Opinion: Restaurants need modern solutions to modern issues

Richard Berman is an NRN contributor and president of Berman and Company, a Washington-based communications firm. This article does not necessarily reflect the opinions of the editors or management of Nation’s Restaurant News.

Berman and Company president Richard Berman

There are some people who feel the restaurant industry is generally insulated from over-regulation because it’s an industry with an overwhelmingly positive profile. After all, the thinking goes, people like going to restaurants. But the restaurant industry isn’t invincible. In fact, it is continually under attack.

Consider, for example, Service Employees International Union (SEIU) pressures to unionize, or attacks on processed foods from overzealous food cops. Not to mention the barrage of attacks against food dyes, trans fats, saturated fats, sugar, sodium — the list goes on.

These pressures are fairly new. There was a time when the industry’s biggest issues were smoking bans, polystyrene food packaging in landfills, and dram shop — businesses that serve alcohol – insurance. These old concerns pale in comparison to the threat of the new crusades against antibiotic and hormone use in farming, labeling mandates and ever-increasing taxes that challenge the restaurant industry today.

But while attacks on the restaurant industry continue to take new shape, the industry finds itself increasingly ill equipped to fend off rapidly evolving external pressures. Old tools have become antiquated, but the industry continues to use traditional approaches to public policy advocacy and interest lobbying in a nontraditional world.

Take the rise of the “citizen journalist.” The power of viral communications informing public opinion is unprecedented. Today, a single blogger can take down companies or ruin brands. However, the restaurant industry often doesn’t have the proper infrastructure in place to address the explosion of new and unexpected issues, or the new ways in which these issues are being communicated.

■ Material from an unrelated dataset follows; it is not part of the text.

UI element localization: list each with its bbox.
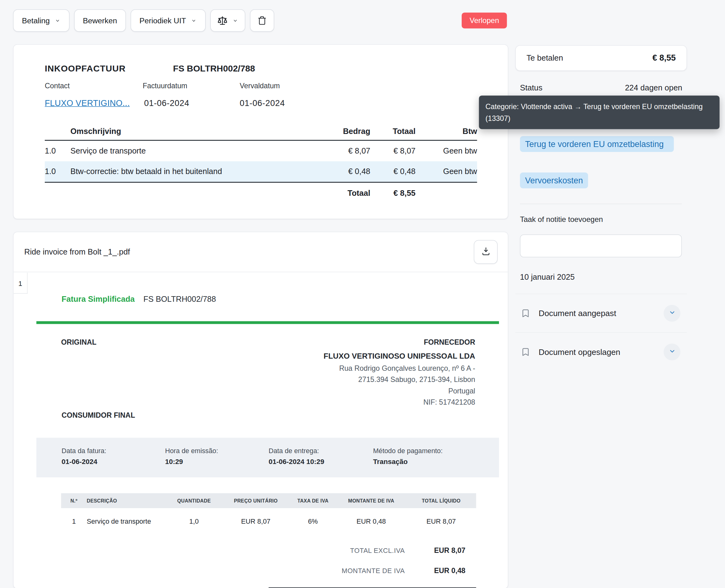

Engaging in 21st century fights with outdated tools and mindsets is a prescription for bad outcomes. This industry’s greatest handicap is the belief that you can’t make a difference. Too many CEOs are only concerned about internal pressures that they can control, while hoping that someone else will take care of the external issues — the “hard stuff.”

Sure, people enjoy dining out and think well of our companies. But that’s a sentiment; it’s not a business strategy for fending off specific attacks. Ask yourself: What is the industry plan to engage public opinion on the big issues outlined above? Technology and social media are major developments and platforms shaping public opinion. What are we doing that demonstrates advanced thinking in that arena?

How much do you have at risk in 2015 when the minimum wage (to name just one) issue heats up in state legislatures? How much are you willing to bet that you won’t see $15 wage rates or the loss of more tip credits?

And, most importantly, what are we, or you, doing about it?

How do you respond to recent challenges to the restaurant industry? Join the conversation in the comments below.

The restaurant industry is one that has never had the regulatory burdens of transportation, insurance or energy, but there is no guarantee that this advantage will endure. Henry Ford once observed, “If you think you can or you think you can’t, you’re right.”

We as an industry can and should do better.